Não sei da vossa experiência, mas do meu lado passei toda a escolaridade, da primária à licenciatura, sem ver mulheres na História, exceto aqueles casos muito incontornáveis, com os curricula de História apagando as mulheres. (Só no mestrado apareceram, mas pouco.) Tendo em conta que os programas são elaborados pelo ministério da educação, e os manuais certificados pelo mesmo organismo, concluímos que este apagamento tem patrocínio estatal.
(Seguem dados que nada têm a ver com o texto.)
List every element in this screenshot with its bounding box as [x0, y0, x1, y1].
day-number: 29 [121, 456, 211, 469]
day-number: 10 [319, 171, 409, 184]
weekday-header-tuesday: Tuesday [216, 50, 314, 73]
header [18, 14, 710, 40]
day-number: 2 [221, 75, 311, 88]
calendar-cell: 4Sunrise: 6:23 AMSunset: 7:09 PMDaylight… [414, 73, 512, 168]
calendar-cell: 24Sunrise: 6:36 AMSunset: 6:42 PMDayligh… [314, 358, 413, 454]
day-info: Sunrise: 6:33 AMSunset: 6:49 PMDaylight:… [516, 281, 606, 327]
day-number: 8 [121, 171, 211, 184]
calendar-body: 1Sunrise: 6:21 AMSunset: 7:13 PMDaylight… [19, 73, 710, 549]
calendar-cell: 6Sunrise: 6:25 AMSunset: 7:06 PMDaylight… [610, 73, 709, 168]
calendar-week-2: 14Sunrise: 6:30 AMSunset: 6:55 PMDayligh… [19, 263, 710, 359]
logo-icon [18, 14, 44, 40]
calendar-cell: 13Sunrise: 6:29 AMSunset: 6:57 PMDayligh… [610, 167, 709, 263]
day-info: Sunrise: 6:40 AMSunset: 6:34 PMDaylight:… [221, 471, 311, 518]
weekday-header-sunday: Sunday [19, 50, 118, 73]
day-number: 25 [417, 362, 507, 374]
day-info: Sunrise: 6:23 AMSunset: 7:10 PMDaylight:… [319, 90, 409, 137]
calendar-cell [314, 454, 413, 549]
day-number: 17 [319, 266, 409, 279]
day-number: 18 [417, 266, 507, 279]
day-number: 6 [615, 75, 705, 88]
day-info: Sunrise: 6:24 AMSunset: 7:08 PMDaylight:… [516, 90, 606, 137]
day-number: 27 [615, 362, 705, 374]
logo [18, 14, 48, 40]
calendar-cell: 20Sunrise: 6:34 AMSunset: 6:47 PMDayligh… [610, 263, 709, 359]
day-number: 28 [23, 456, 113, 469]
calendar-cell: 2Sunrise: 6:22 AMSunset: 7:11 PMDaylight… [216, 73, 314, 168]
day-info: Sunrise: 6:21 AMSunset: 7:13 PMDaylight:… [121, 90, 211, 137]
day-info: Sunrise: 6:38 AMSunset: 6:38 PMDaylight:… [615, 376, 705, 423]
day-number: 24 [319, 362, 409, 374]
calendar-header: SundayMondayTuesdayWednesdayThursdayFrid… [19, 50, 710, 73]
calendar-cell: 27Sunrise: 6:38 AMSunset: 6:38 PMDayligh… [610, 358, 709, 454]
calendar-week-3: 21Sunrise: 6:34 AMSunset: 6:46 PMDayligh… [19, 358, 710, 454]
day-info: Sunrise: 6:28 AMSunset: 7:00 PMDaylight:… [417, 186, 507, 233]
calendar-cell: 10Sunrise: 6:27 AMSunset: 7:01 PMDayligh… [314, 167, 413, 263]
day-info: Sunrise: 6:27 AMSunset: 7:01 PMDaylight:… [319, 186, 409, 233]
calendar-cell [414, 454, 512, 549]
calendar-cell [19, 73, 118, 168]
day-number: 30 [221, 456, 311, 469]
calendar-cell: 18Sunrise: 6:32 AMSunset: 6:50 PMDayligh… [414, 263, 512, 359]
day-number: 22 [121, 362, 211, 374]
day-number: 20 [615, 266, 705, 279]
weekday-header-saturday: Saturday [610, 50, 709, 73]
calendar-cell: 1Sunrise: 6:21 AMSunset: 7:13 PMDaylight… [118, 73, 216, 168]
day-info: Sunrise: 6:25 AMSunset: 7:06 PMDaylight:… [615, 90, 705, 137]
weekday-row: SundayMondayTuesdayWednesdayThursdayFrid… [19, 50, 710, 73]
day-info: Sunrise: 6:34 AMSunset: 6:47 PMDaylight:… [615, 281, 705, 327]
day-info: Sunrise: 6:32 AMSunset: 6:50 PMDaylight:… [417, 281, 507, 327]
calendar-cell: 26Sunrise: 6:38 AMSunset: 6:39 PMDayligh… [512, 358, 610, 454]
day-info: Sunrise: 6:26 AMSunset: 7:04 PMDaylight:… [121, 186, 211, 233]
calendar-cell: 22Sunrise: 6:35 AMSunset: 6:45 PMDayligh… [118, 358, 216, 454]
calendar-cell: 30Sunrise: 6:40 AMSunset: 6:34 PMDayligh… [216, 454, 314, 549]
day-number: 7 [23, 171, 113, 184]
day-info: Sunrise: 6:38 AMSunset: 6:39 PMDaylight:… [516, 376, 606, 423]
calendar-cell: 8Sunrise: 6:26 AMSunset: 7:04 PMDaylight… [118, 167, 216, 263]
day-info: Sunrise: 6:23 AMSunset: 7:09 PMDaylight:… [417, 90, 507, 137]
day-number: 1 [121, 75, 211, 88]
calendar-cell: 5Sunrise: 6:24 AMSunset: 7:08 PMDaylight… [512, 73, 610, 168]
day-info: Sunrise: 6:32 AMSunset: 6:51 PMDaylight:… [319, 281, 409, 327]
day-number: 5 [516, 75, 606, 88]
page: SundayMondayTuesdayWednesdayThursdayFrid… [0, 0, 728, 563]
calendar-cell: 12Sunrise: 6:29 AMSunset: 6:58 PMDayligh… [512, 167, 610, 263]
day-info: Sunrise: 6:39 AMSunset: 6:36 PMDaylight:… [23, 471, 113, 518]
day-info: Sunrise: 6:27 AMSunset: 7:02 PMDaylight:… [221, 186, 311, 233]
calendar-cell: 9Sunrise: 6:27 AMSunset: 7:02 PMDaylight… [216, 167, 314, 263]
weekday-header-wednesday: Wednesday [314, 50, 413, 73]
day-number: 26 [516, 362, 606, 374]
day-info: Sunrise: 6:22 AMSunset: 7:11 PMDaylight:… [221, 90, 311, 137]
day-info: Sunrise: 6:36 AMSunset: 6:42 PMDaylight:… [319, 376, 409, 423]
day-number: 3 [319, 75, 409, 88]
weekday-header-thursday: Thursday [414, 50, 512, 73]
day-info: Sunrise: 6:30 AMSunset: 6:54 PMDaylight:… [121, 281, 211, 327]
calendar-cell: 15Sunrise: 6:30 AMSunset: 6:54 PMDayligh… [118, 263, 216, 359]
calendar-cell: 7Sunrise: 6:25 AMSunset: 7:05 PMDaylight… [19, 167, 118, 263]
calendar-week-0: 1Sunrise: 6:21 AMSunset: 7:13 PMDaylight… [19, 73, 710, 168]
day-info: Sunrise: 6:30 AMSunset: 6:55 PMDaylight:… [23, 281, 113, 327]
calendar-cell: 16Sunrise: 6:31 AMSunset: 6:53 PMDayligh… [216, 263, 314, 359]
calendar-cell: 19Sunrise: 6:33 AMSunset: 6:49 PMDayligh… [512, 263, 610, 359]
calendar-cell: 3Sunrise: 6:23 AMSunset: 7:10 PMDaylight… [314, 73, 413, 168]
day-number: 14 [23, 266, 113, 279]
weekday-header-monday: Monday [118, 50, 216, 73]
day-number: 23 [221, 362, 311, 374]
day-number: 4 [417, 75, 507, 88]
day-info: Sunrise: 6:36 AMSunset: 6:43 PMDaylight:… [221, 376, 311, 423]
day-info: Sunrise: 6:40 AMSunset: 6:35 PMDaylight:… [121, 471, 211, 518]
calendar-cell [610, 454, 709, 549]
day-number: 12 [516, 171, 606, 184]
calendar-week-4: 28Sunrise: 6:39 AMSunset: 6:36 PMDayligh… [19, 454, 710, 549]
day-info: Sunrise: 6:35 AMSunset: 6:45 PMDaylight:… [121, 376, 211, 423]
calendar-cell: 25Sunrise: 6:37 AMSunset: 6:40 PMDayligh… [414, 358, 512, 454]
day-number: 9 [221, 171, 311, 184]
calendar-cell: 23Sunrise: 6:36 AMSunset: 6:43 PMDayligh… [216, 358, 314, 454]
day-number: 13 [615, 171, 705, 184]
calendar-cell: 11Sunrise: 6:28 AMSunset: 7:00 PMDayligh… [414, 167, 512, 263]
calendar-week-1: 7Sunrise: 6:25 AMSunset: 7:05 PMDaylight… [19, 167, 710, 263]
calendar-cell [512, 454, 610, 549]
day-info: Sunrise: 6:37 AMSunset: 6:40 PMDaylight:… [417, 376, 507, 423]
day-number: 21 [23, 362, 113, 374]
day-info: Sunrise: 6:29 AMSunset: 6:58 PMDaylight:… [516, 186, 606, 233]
Fenómeno igualzito se passa para a memória coletiva – que mais não é que a forma como lembramos e celebramos a História. Se as mulheres não são documentadas, claro que também não são recordadas nem celebradas. Vá lá, temos um teatro nacional que se chama Dona Maria II, mas é vermos os monumentos que há pelas nossas cidades, os nomes das ruas e as alusões dos equipamentos coletivos para – tchan, tchan – verificarmos uma grande predominância masculina. Não só por cá. No Reino Unido, Caroline Criado-Perez foi a ativista que conseguiu que Jane Austen aparecesse nas notas de 10 libras – porque reparou que, tirando a Rainha, só homens iriam aparecer no verso das notas britânicas. E por esta proposta inócua – colocar uma escritora incontornável e popular numa nota – recebeu abuso online e ameaças de morte. Tal a aversão que certos misóginos têm a ver mulheres ocupando o espaço público (no caso da memória coletiva) e de se celebrarem mulheres.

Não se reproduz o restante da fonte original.